What is of note here is that while high-tax states with Democratic governors lost the largest number of residents, low-tax states with Republican governors welcomed the largest number of new residents in 2021.

According to Tax Foundation analyst Jared Walczak, “The picture painted by this population shift is a clear one of people leaving high-tax, high-cost states for lower-tax, lower-cost alternatives.”

“If we include the District of Columbia, then in the top one-third of states for population growth since the start of the pandemic (April 2020 to July 2021 data), the average combined top marginal state and local income tax rate is 3.5 percent, while in the bottom third of states, it is about 7.3 percent,” he added.

This finding appears to be consistent with a 2021 Pew Research Center poll which found that 80 percent of American voters believe a strong economy is the most important issue for lawmakers to tackle.  

“People move for many reasons,” Walczak said. “Sometimes taxes are expressly part of the calculation. Often they play an indirect role by contributing to a broadly favorable economic environment. And sometimes, of course, they play little or no role.
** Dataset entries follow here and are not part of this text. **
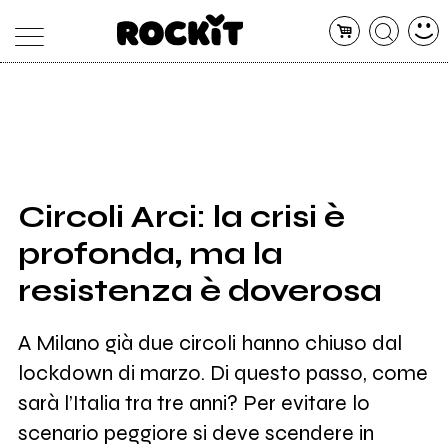
MAGAZINE
DATABASE
ARTICOLI
CONCERTI
ARTISTI
SHOP
Circoli Arci: la crisi è
RADIO
profonda, ma la
resistenza è doverosa
A Milano già due circoli hanno chiuso dal
lockdown di marzo. Di questo passo, come
sarà l’Italia tra tre anni? Per evitare lo
scenario peggiore si deve scendere in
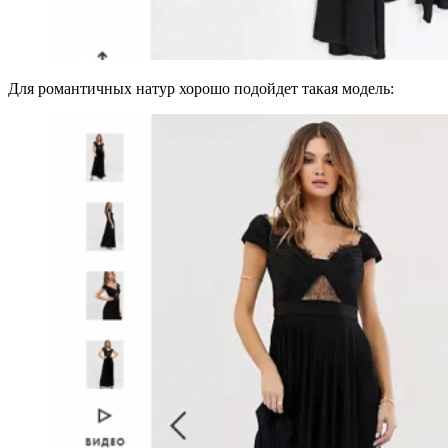
Для романтичных натур хорошо подойдет такая модель:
The Census data and these industry studies cannot tell us exactly why each person moved, but there is no denying a very strong correlation between low-tax, low-cost states and population growth.”

Latinos – who now appear to be evenly split between the Democratic and Republican parties – also appear to favor low-tax, Republican states.

This is especially of note as the U.S. Latino population has grown significantly in the last decade and accounted for 51 percent of the entire U.S. population growth between 2010 and 2020.

According to the Pew Research Center, although all 50 states and Washington, D.C. have seen growth in their Latino populations in the last decade, the four states that have experienced the lowest growth are Democrat-led California, New York, Illinois and New Mexico.

Meanwhile, Republican-led states like Texas, Florida, North Dakota and South Dakota saw the fastest growth in their Latino populations.